Plaintiff Dodds had acquired record title to the property in 1962 by a deed from John Monroe which conveyed a total of 395 acres. The 17.2 acres in dispute is located within, and surrounded by, the remainder of Dodds' land. In 1990, Dodds and Wilder entered into a contract for deed whereby Wilder was to purchase the entire 395 acres from Dodds. Unbeknownst to plaintiffs, the 17.2 acres described above had been sold in a tax proceeding, and a tax deed had been issued in 1981 to Carl Barnett. The 17.2 acres was eventually conveyed to defendants in 1990.

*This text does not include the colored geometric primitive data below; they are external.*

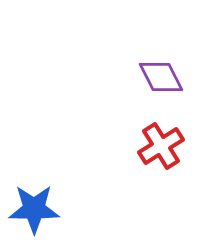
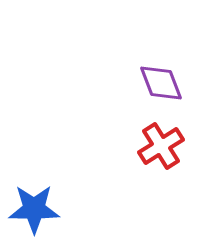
purple diamond: moved 6 px down; rotated 6 degrees clockwise
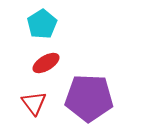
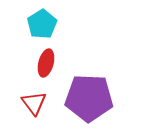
red ellipse: rotated 44 degrees counterclockwise
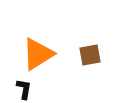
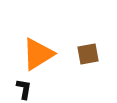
brown square: moved 2 px left, 1 px up
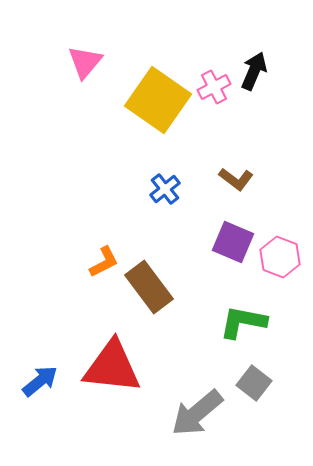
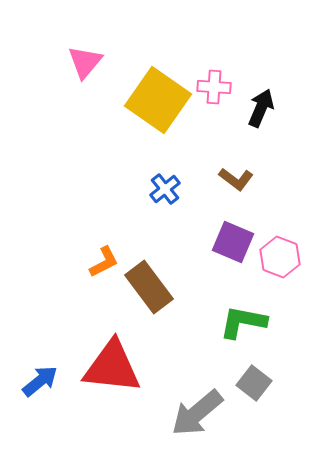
black arrow: moved 7 px right, 37 px down
pink cross: rotated 32 degrees clockwise
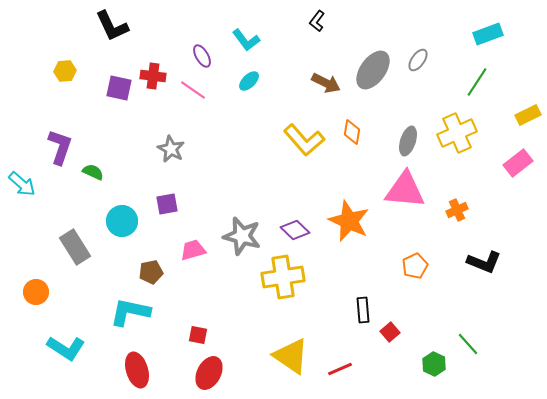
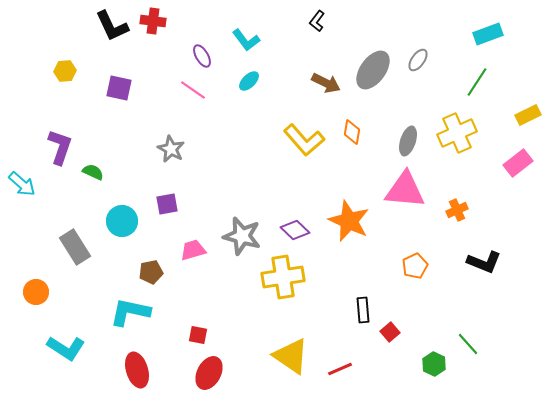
red cross at (153, 76): moved 55 px up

A painstaking review of the record reveals that, for unknown reasons, taxes on the 17.2 acres had never been assessed to plaintiff Dodds but had continued to be assessed in the name of a previous record owner who had conveyed the property in 1913 and died in 1928. Accordingly, although Dodds had paid all tax bills he had received, he had never paid taxes on the 17.2 acres. For some years, the taxes on the 17.2 acres continued to be paid by unknown parties, but the 1975 taxes were unpaid and the property was sold at a tax sale.

Plaintiffs' claims to quiet title and for ejectment rest on their argument that the tax deed to Carl Barnett, issued in 1981, is void because the tax-deed petitioner, Carl Barnett, wholly failed to follow the most essential statutory requirements for the issuance of a valid tax deed. Specifically, Dodds claims that not only did he, as record owner of the property, never receive notice of the tax-deed proceeding, but Barnett never made any effort, much less diligent inquiry, to discover the name or address of the record owner, which would have been easily disclosed by the county real estate records.

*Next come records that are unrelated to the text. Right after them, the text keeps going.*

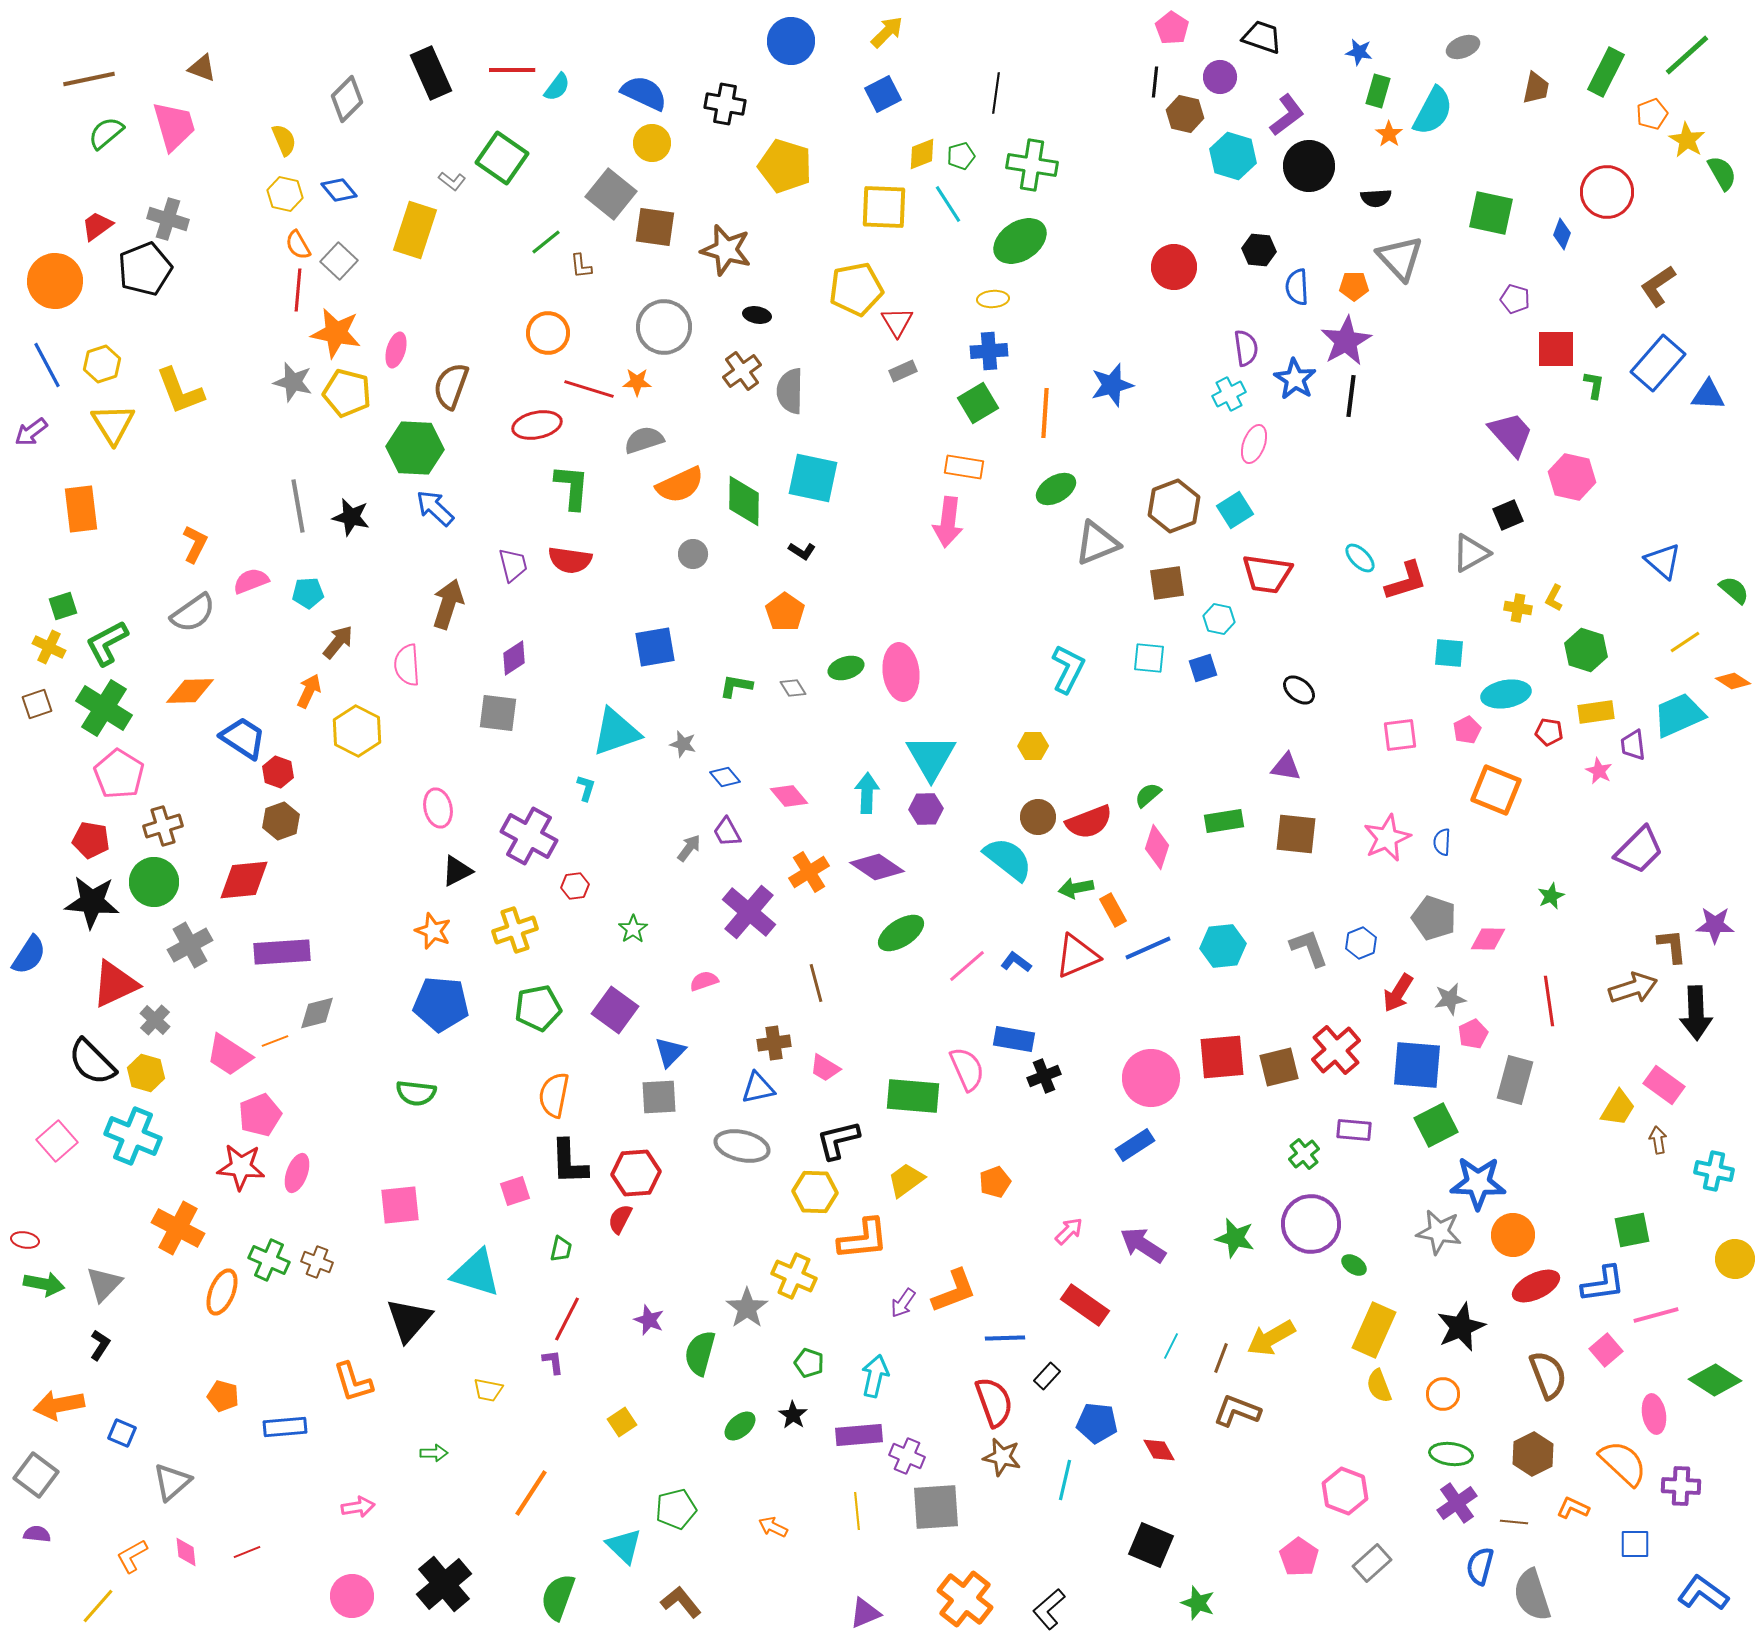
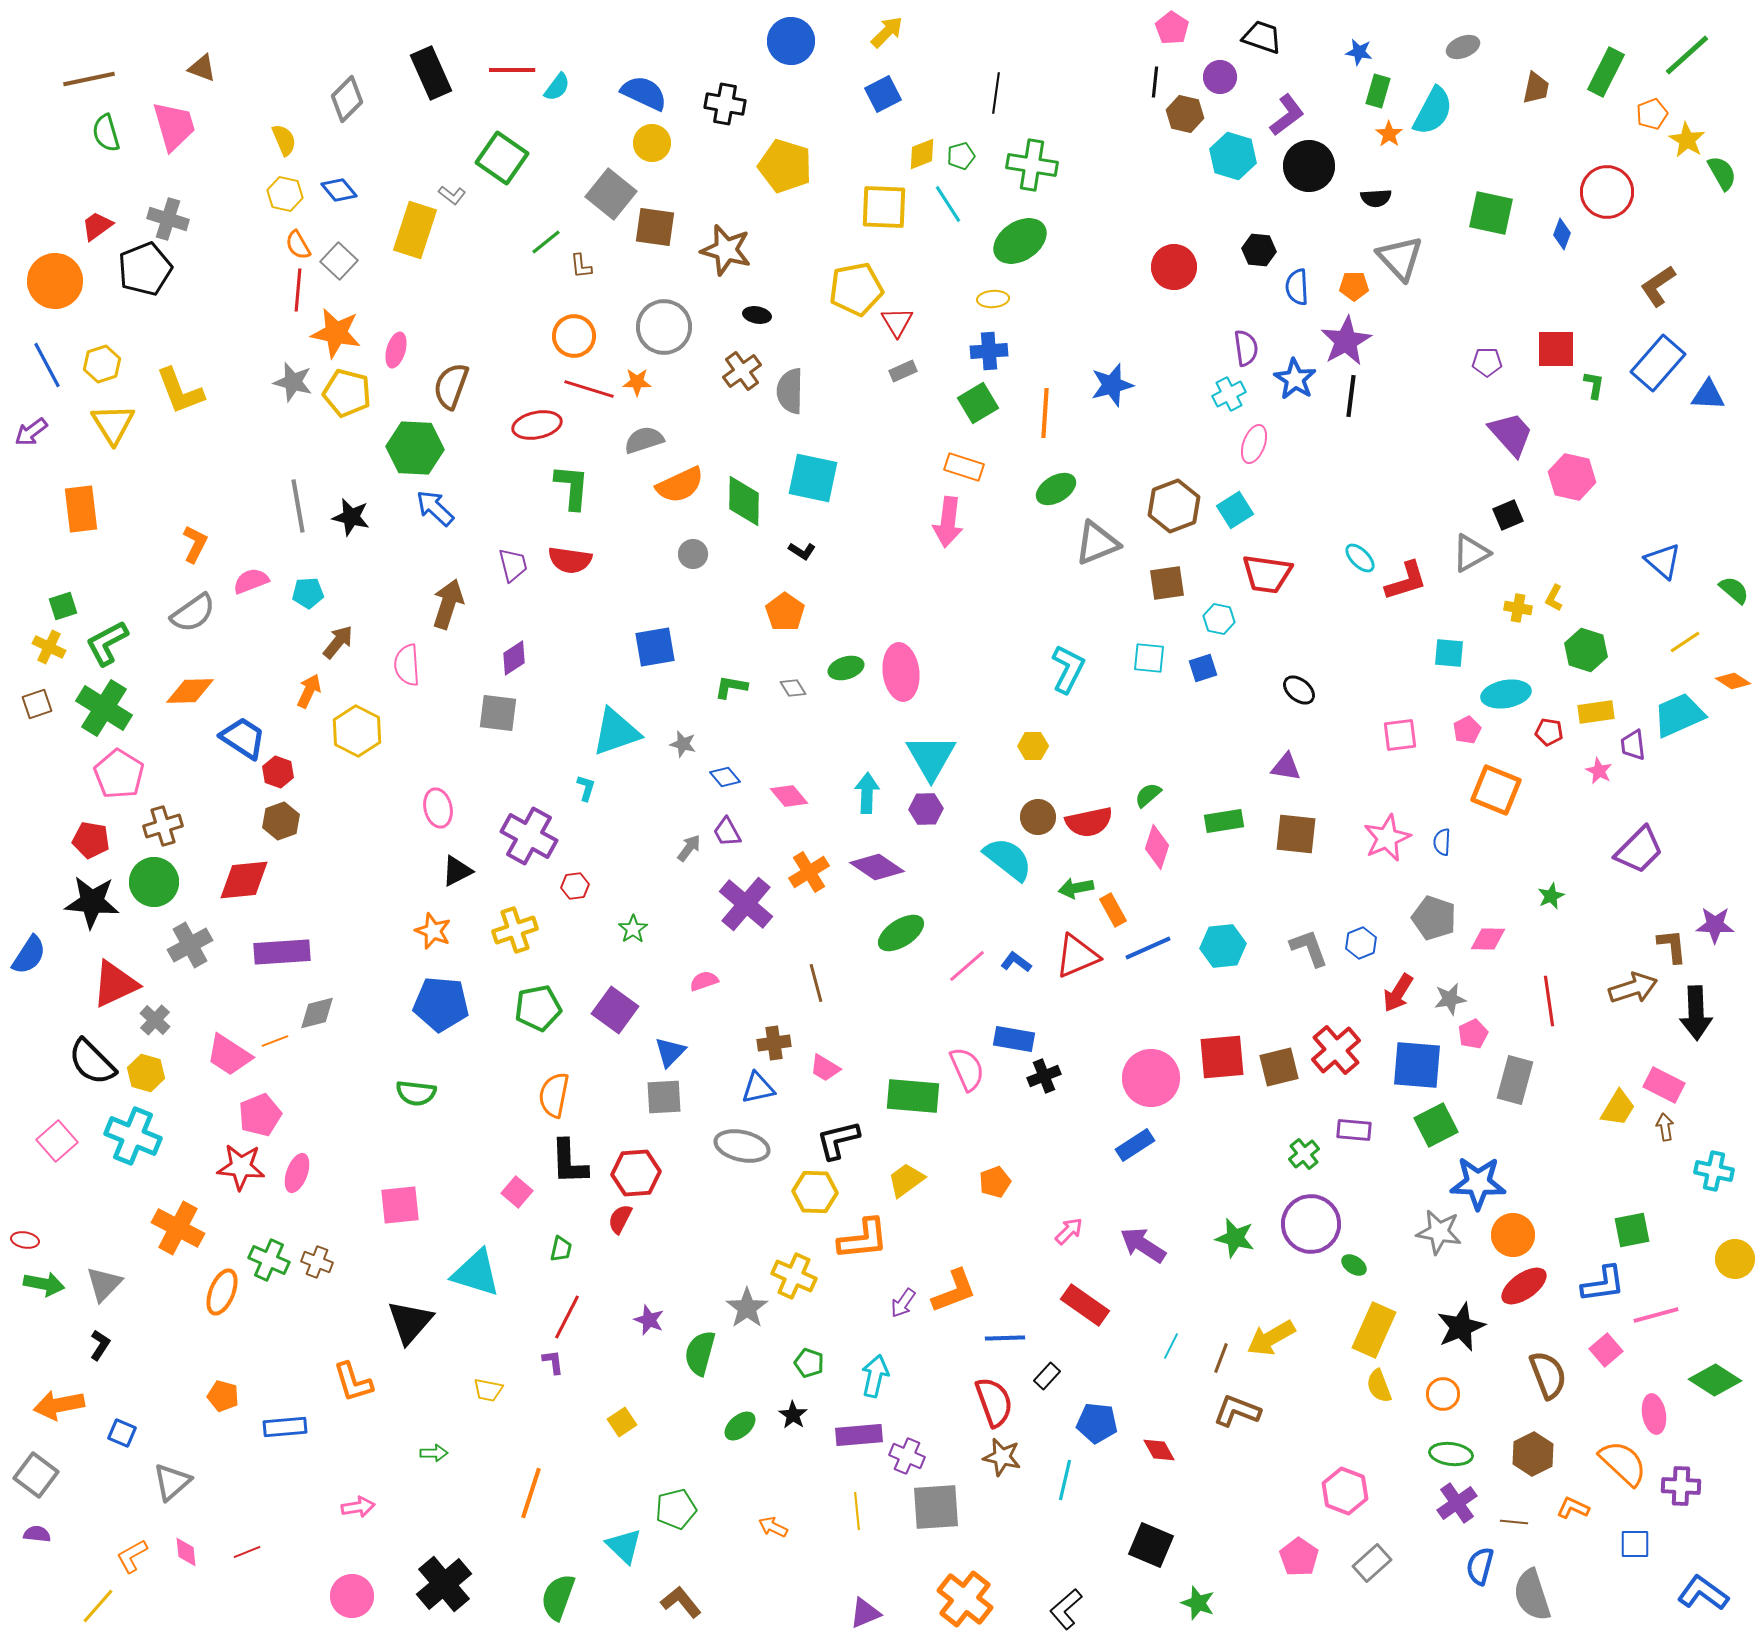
green semicircle at (106, 133): rotated 66 degrees counterclockwise
gray L-shape at (452, 181): moved 14 px down
purple pentagon at (1515, 299): moved 28 px left, 63 px down; rotated 16 degrees counterclockwise
orange circle at (548, 333): moved 26 px right, 3 px down
orange rectangle at (964, 467): rotated 9 degrees clockwise
green L-shape at (736, 686): moved 5 px left, 1 px down
red semicircle at (1089, 822): rotated 9 degrees clockwise
purple cross at (749, 912): moved 3 px left, 8 px up
pink rectangle at (1664, 1085): rotated 9 degrees counterclockwise
gray square at (659, 1097): moved 5 px right
brown arrow at (1658, 1140): moved 7 px right, 13 px up
pink square at (515, 1191): moved 2 px right, 1 px down; rotated 32 degrees counterclockwise
red ellipse at (1536, 1286): moved 12 px left; rotated 9 degrees counterclockwise
red line at (567, 1319): moved 2 px up
black triangle at (409, 1320): moved 1 px right, 2 px down
orange line at (531, 1493): rotated 15 degrees counterclockwise
black L-shape at (1049, 1609): moved 17 px right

It is true that the record of the tax-deed proceeding does not indicate any attempt to discover or notify the record owner, other than the order directing issuance of a tax deed, signed by a Judge of the first judicial circuit, which recites that all notices required by law had been given in the manner and form and within the time provided by law and that petitioner had complied with all of the provisions of law entitling him to a deed. It has been held that where such a finding of compliance has been entered, it will thereafter be presumed that satisfactory proof of this fact was presented to the court even though such evidence is not preserved in the record. Novak v. Smith (1990), 197 Ill. App. 3d 390, 397, 554 N.E.2d 652, 655, 143 Ill. Dec. 717; Dahlke v. Hawthorne, Lane & Co. (1966), 36 Ill. 2d 241, 245, 222 N.E.2d 465, 467.

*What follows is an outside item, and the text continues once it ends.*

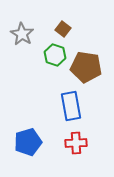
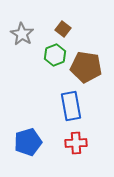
green hexagon: rotated 20 degrees clockwise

It is well settled by statute and case law that tax deeds are incontestable except by direct appeal or by a petition for postjudgment relief pursuant to section 2-1401 of the Code of Civil Procedure (735 ILCS 5/2-1401 (West 1992)). (35 ILCS 205/266 (West 1992); In re Application of Cook County Collector (1991), 228 Ill. App.3d 719, 729, 593 N.E.2d 538, 546, 170 Ill. Dec. 649.) Petitions for postjudgment relief must be brought within two years of the entry of the order from which relief is sought and must be filed in the same proceeding in which that order was entered. Accordingly, a suit to quiet title brought more than two years after entry of the order from which relief is sought is an improper method of challenging a tax deed. (See Choate v. Unknown Heirs & Devisees of Cole (1981), 103 Ill. App. 3d 1, 3, 430 N.E.2d 504, 506, 58 Ill. Dec. 472.) (We note that there is no allegation or evidence that plaintiffs were under a legal disability or duress or that the "ground for relief" from the order directing issuance of a tax deed was fraudulently concealed so as to toll the two-year limitation of section 2-1401. See 735 ILCS 5/2-1401(c) (West 1992).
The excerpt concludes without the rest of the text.